In the event, the New York Times torpedoed the plan by publishing early, leaving other newspapers scurrying in its wake to rush out a critical response.

But, apart from a few newspaper and publisher noses being put of joint, no harm was done. No controversy ensued.

Which brings us to the other major arts event that made the news this year. This time, controversy certainly ensued.

More was written about this play before the official opening night than any other theatre production in recent history. We are talking about Benedict Cumberbatch's Hamlet, or course.

During the show's unusually long three weeks of preview performances - a period used by directors and actors to hone their production into shape before the critics turn up - the papers frothed with Cumbermania, about the fans that queued at night; the performance that had to be restarted because fans knocked their idol off his stride by filming him with smartphones; Cumberbatch's desperate stage door plea to put the phones away.

And then, just when it seemed everything that could ever be written about a play before its official opening had been written, the press were the subject of their own headlines when, in an unprecedented move, three national newspapers published a review after just one preview performance.

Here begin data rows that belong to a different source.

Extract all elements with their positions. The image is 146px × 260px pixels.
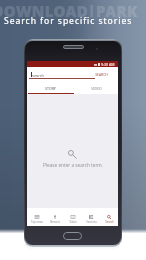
staticText: Search [105, 220, 114, 224]
button[interactable]: STORY [27, 82, 73, 94]
button[interactable] [28, 70, 98, 81]
staticText: DOWNLOAD|PARK [0, 1, 138, 17]
button[interactable]: SEARCH [97, 70, 117, 81]
staticText: Newest [50, 220, 60, 224]
button[interactable]: VIDEO [73, 82, 119, 94]
button[interactable]: Newest [46, 208, 64, 226]
staticText: Search for specific stories [4, 15, 133, 27]
staticText: Sections [86, 220, 97, 224]
button[interactable]: Top news [27, 208, 46, 226]
staticText: SEARCH [95, 72, 108, 76]
button[interactable]: Video [64, 208, 82, 226]
staticText: search [32, 73, 44, 78]
staticText: STORY [45, 86, 56, 91]
staticText: VIDEO [91, 86, 102, 91]
staticText: Top news [31, 220, 43, 224]
staticText: Video [69, 220, 77, 224]
button[interactable]: Search [100, 208, 118, 226]
staticText: Please enter a search term. [43, 162, 103, 168]
staticText: 9:30 AM [101, 62, 115, 67]
button[interactable]: Sections [82, 208, 100, 226]
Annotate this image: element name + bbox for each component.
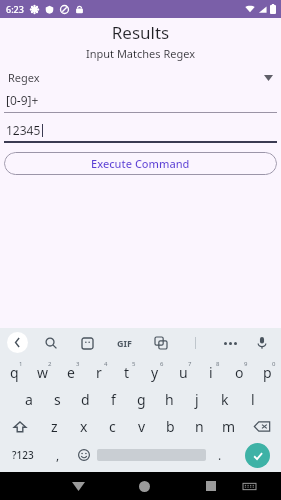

But none by regular critics.

The arguments over the rights and wrongs of breaking the embargo are probably theatre's equivalent of the Westminster bubble: fascinating to everyone in the business of putting on shows or writing about them; utterly inconsequential to everyone else.

Still, here are two: producers and publicists stoke up all the hysteria they can over star-vehicle shows, so it's no surprise, and a little reassuring, that they can't control their own monster.

On the other hand, judging a piece of art before the artist has finished it is about as useful to a newspaper's readers as reading Harper Lee's latest novel before she has completed it. Yet a searching question has been thrown up by all the fuss.

If theatre critics can behave like bloggers and tweeters, why have theatre critics at all? Why not just allow a stream of social media to provide a constant commentary on a production during previews and then also during the performances proper? Would the public be any less well informed?

For me, the most persuasive argument for the continuing existence of the critic is related to the fact that the critic simply has to go to the theatre.

That is, unlike most theatregoers, the critic does not generally watch a show because he or she might like it; unlike your average blogger, the critic does not only watch productions populated by stars that excite them.

The critics see everything - or everything their diaries allow - whether they want to or not. It's this that allows for the possibility of discovery. There are few things more life-affirming for a critic than dragging him- or herself to a show whose star he or she despises only to leave it with a newfound respect.

There are few things more invigorating than having a nurtured prejudice against a play confounded by a brilliant production. And who else is going to shlep to a pub in some suburb on the opposite side of town to see a play written by a fledging writer about a subject of no particular interest populated by actors no one has ever heard of?

I was once talking to a famous actor (Maureen Lipman) about a certain critic (can't say). "She writes like a fan," said Lipman damningly.

The comment has always stuck with me. It not only highlights the way in which a critic can become useless, but how a critic can be useful. Embedded in that criticism of a critic is recognition that informed, objective opinion about the theatre is as important to those who create a play as it is to those who go to it.

Especially so when some people are happy to get their theatre from a blogger's review of a preview.